Recepcionado, com as devidas e merecidas honras, deixei o Dominguinhos atualizado do lastro operacional do front da “grande Diamantino”. Senti, então, que era a minha vez de partir da velha cidade. Não aguardei os vôos da Mecom e nem da Guará, poucos assíduos e infrequentes, quase sempre por falta de vaga.  Peguei carona no carro do bispo Dom Henrique Froehlich, e, na sua singular companhia, aportei na capital mato-grossense, fugindo do Estevão Camolesi (Supervisor Técnico da AGMAT) que me pedia para acompanhá-lo num prolongado raid pelo médio-norte e vale do Arinos.
Na quente Cuiabá de outrora – e hoje mais quente ainda – reportei ao De Lamônica o andamento da operação de compras. Alertando-o, entre outras coisas, que o armazém da Casemat, a armazenadora do Estado, dispunha, até ali, de razoável espaço para estocagem, mas, que deveria ser totalmente ocupado até a conclusão do período de compras. Depois, a “guerra” era outra: remover o estoque. Para onde?

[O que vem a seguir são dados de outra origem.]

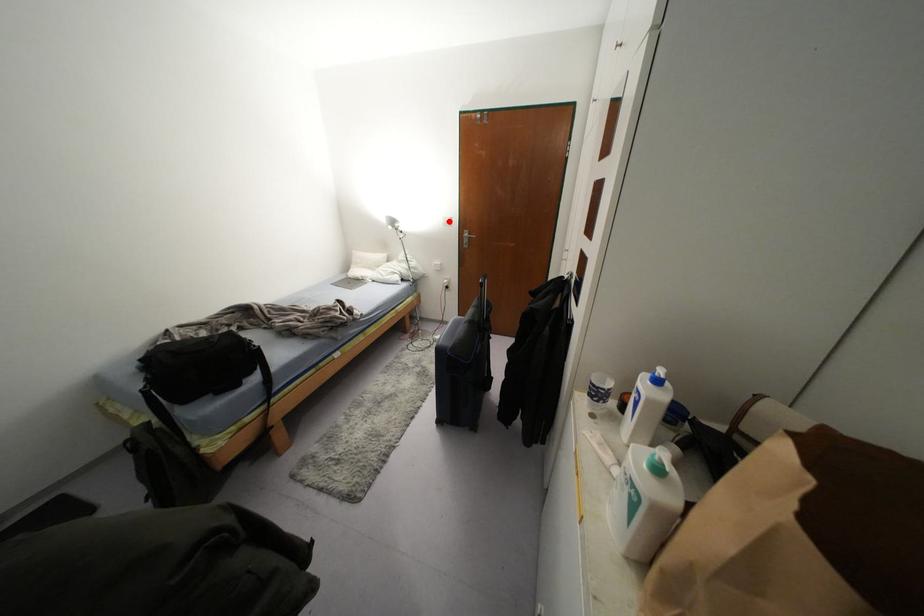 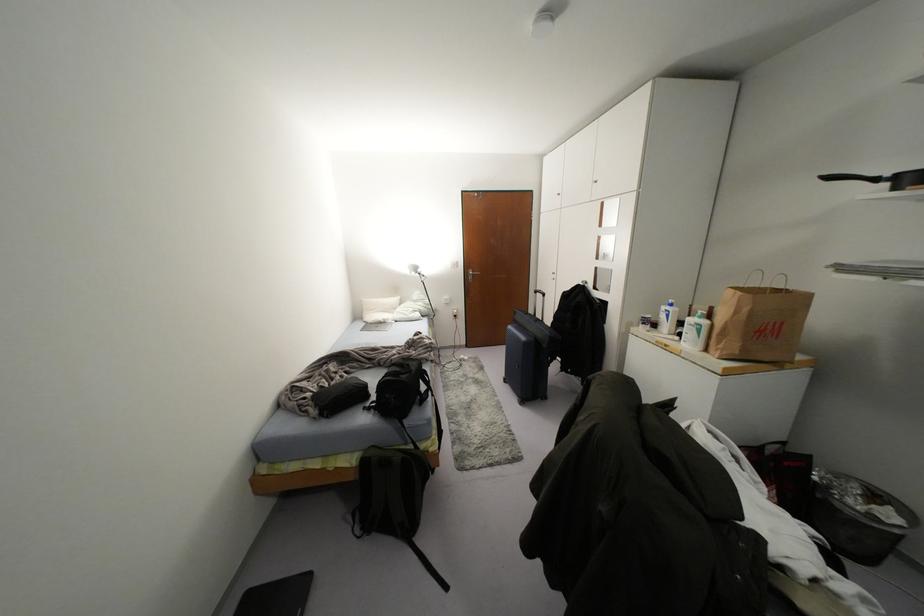 Locate, in the second image, the point that corresponds to the highlighted location in the first image.

(456, 264) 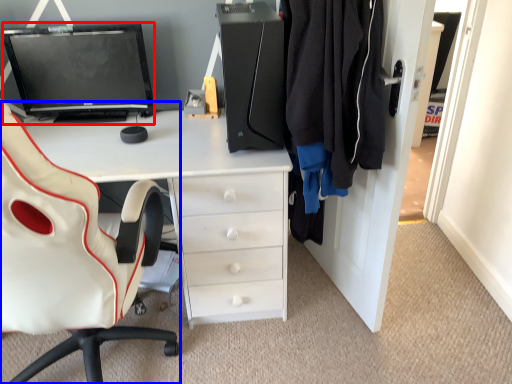 Question: Which point is further to the camera, computer monitor (highlighted by a red box) or chair (highlighted by a blue box)?

Choices:
 (A) computer monitor
 (B) chair

Answer: (A) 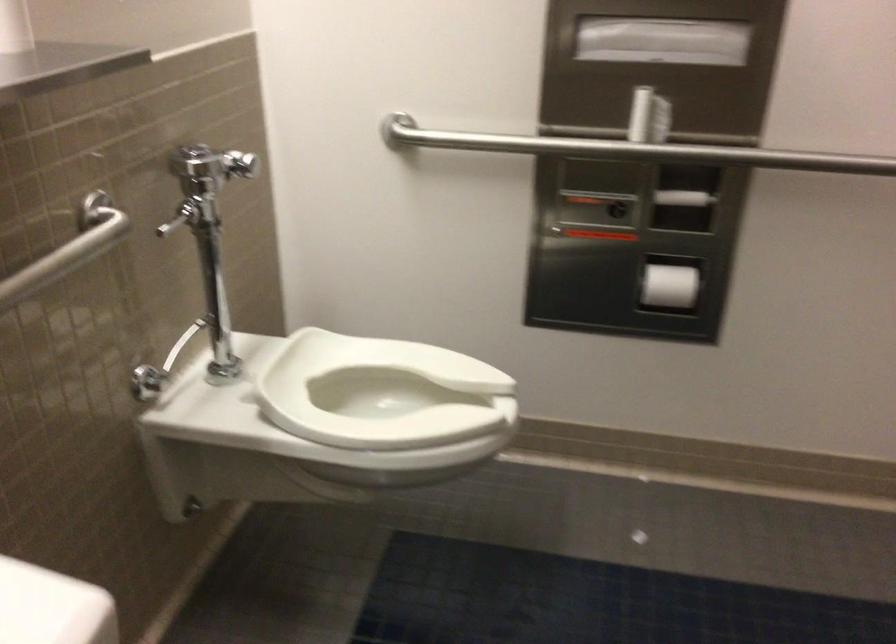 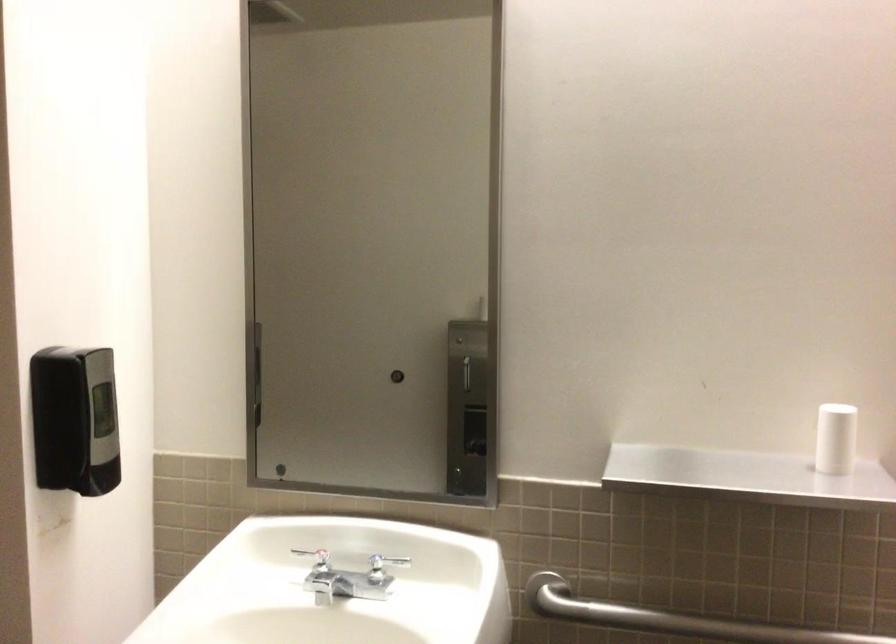 Question: The first image is from the beginning of the video and the second image is from the end. How did the camera likely rotate when shooting the video?

Choices:
 (A) Left
 (B) Right
 (C) Up
 (D) Down

Answer: (A) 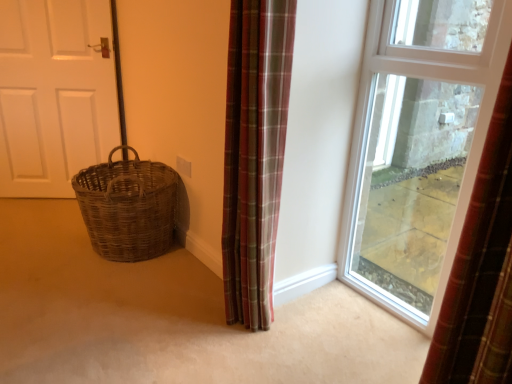 Question: Looking at the image, does woven wicker basket at left seem bigger or smaller compared to woven brown basket at lower left?

Choices:
 (A) big
 (B) small

Answer: (A)

Question: From the image's perspective, is woven wicker basket at left located above or below woven brown basket at lower left?

Choices:
 (A) below
 (B) above

Answer: (A)

Question: Estimate the real-world distances between objects in this image. Which object is farther from the plaid fabric curtain at center?

Choices:
 (A) woven brown basket at lower left
 (B) woven wicker basket at left
 (C) clear glass window at center
 (D) white matte door at left

Answer: (D)

Question: Which of these objects is positioned farthest from the plaid fabric curtain at center?

Choices:
 (A) clear glass window at center
 (B) white matte door at left
 (C) woven brown basket at lower left
 (D) woven wicker basket at left

Answer: (B) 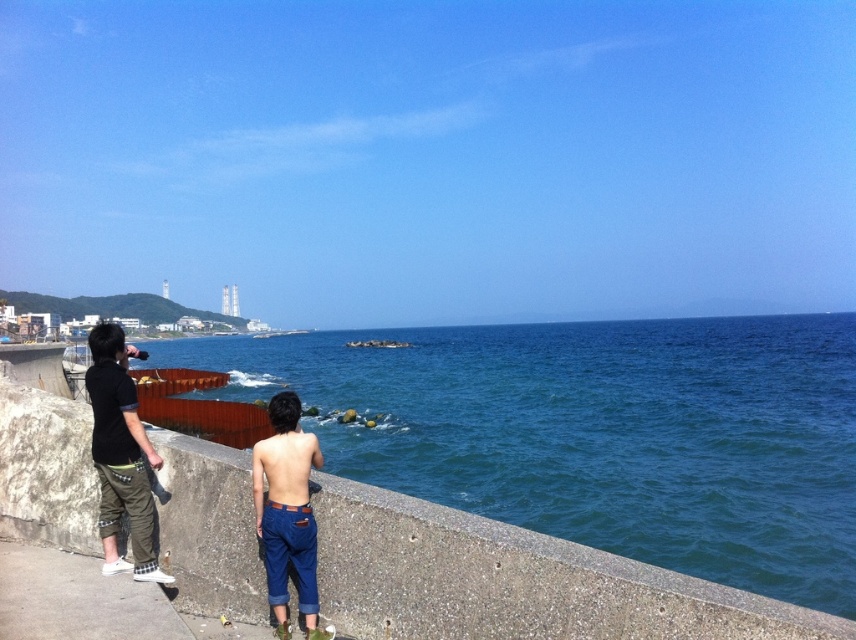 You are a photographer trying to capture a photo of the blue water at center and denim pants at center. Which object is positioned higher in the image?

The blue water at center is above denim pants at center, so the blue water at center is positioned higher in the image.

You are standing at the point closer to the ocean in the image. Which point are you at, point (791, 317) or point (129, 470)?

You are at point (129, 470) because it is in front of point (791, 317), meaning it is closer to the ocean and the viewer. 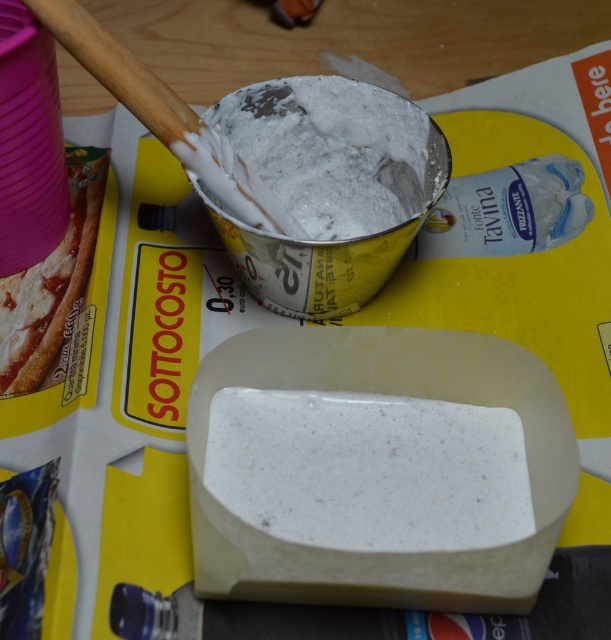 You are a delivery person who needs to place a new pizza box on the workspace. The pizza box is 14 inches wide. There is already a white speckled soap at center and a matte cardboard pizza at upper left on the table. Can you fit the pizza box between them without overlapping?

The distance between the white speckled soap at center and the matte cardboard pizza at upper left is 13.79 inches. Since the pizza box is 14 inches wide, it cannot fit between them without overlapping.

What are the coordinates of the white speckled soap at center?

The white speckled soap at center is located at coordinates point (x=331, y=150).

You are a customer at a craft store and see the white speckled soap at center and the matte cardboard pizza at upper left on the workspace. Which object is positioned higher on the workspace surface?

The white speckled soap at center is located above the matte cardboard pizza at upper left, so it is positioned higher on the workspace surface. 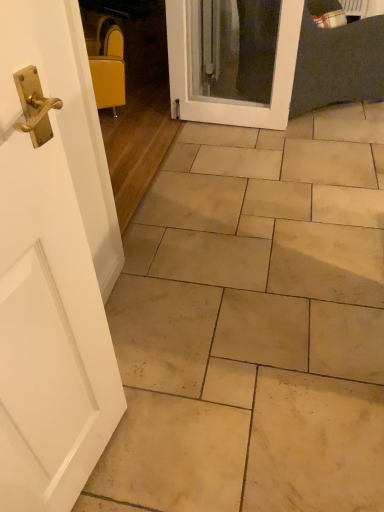 Question: From the image's perspective, is white glossy door at center under yellow fabric chair at upper left?

Choices:
 (A) yes
 (B) no

Answer: (A)

Question: Could yellow fabric chair at upper left be considered to be inside white glossy door at center?

Choices:
 (A) no
 (B) yes

Answer: (A)

Question: Is white glossy door at center not near yellow fabric chair at upper left?

Choices:
 (A) yes
 (B) no

Answer: (B)

Question: From a real-world perspective, is white glossy door at center below yellow fabric chair at upper left?

Choices:
 (A) yes
 (B) no

Answer: (B)

Question: Does white glossy door at center have a greater width compared to yellow fabric chair at upper left?

Choices:
 (A) yes
 (B) no

Answer: (B)

Question: Does point (112, 84) appear closer or farther from the camera than point (190, 105)?

Choices:
 (A) closer
 (B) farther

Answer: (A)

Question: In terms of width, does yellow fabric chair at upper left look wider or thinner when compared to white glossy door at center?

Choices:
 (A) thin
 (B) wide

Answer: (B)

Question: Considering their positions, is yellow fabric chair at upper left located in front of or behind white glossy door at center?

Choices:
 (A) behind
 (B) front

Answer: (A)

Question: Visually, is yellow fabric chair at upper left positioned to the left or to the right of white glossy door at center?

Choices:
 (A) right
 (B) left

Answer: (B)

Question: In the image, is beige stone tile at center on the left side or the right side of white glossy door at center?

Choices:
 (A) left
 (B) right

Answer: (B)

Question: Considering their positions, is beige stone tile at center located in front of or behind white glossy door at center?

Choices:
 (A) behind
 (B) front

Answer: (B)

Question: Which is correct: beige stone tile at center is inside white glossy door at center, or outside of it?

Choices:
 (A) inside
 (B) outside

Answer: (B)

Question: From their relative heights in the image, would you say beige stone tile at center is taller or shorter than white glossy door at center?

Choices:
 (A) short
 (B) tall

Answer: (A)

Question: Is white glossy door at center to the left or to the right of beige stone tile at center in the image?

Choices:
 (A) left
 (B) right

Answer: (A)

Question: Is white glossy door at center inside or outside of beige stone tile at center?

Choices:
 (A) outside
 (B) inside

Answer: (A) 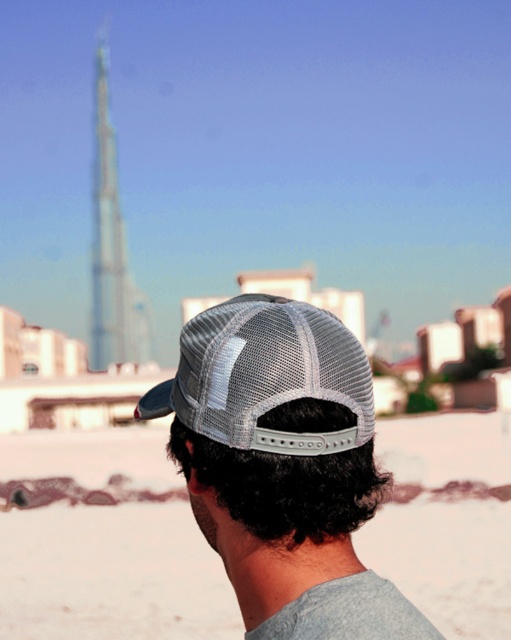 Question: Does white sand at lower center appear under gray mesh baseball cap at center?

Choices:
 (A) no
 (B) yes

Answer: (B)

Question: Which of the following is the farthest from the observer?

Choices:
 (A) (300, 433)
 (B) (421, 433)
 (C) (256, 536)

Answer: (B)

Question: Does white sand at lower center appear over gray mesh baseball cap at center?

Choices:
 (A) yes
 (B) no

Answer: (B)

Question: Among these points, which one is nearest to the camera?

Choices:
 (A) (105, 163)
 (B) (245, 371)

Answer: (B)

Question: Among these objects, which one is farthest from the camera?

Choices:
 (A) transparent glass tower at upper center
 (B) gray mesh cap at center
 (C) white sand at lower center

Answer: (A)

Question: Does white sand at lower center have a greater width compared to gray mesh baseball cap at center?

Choices:
 (A) no
 (B) yes

Answer: (B)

 Após tantas peripécias e bom conhecimento da região, passei ao Dominguinhos a incumbência de ser o novo “xerife” da imensa e carente “nação diamantinense” que, entre outras localidades, era constituída por Nova Mutum, Brasnorte (a mais de 300 km da sede municipal), Lucas do Rio Verde, Deciolândia, São José do Rio Claro, Alto Paraguai, Nortelândia, Arenápolis, Santo Afonso, Nova Marilândia e Campo Novo do Parecis (à época apenas um vilarejo em surgimento). Com exceção de Deciolândia, ainda distrito, as demais são emancipadas e municípios com destacada participação no agronegócio estadual e nacional.
E assim, o Dominguinhos, com seu bom humor, disposição, contagiante alegria e enorme facilidade de comunicação deu andamento aos trabalhos. Tornou-se figura querida na cidade.  A sua “gestão”, como não poderia deixar de ser, foi coroada de pleno êxito. Por isso, e principalmente por ele, essa despretensiosa e monoangular história merece ser contada e conhecida por todos os amigos e colegas da ex-CFP.
Antes de retornar só me restou desejar-lhe boa sorte e em seguida me mandar!  Assim foi feito. Parti. E depois retornei diversas vezes. Fiquei em Mato Grosso.
                              
                                      Petrônio Sobrinho

(que mesmo sem procuração do Ivan De Lamônica, mas, também em nome dele, reafirmo e estendo agradecimentos a todos àqueles que estiveram em Mato Grosso vivenciando o nascer da maior fronteira agrícola do Brasil, hoje consolidada, reconhecida nacionalmente e assombrando o mundo com a produção de variadas comodities).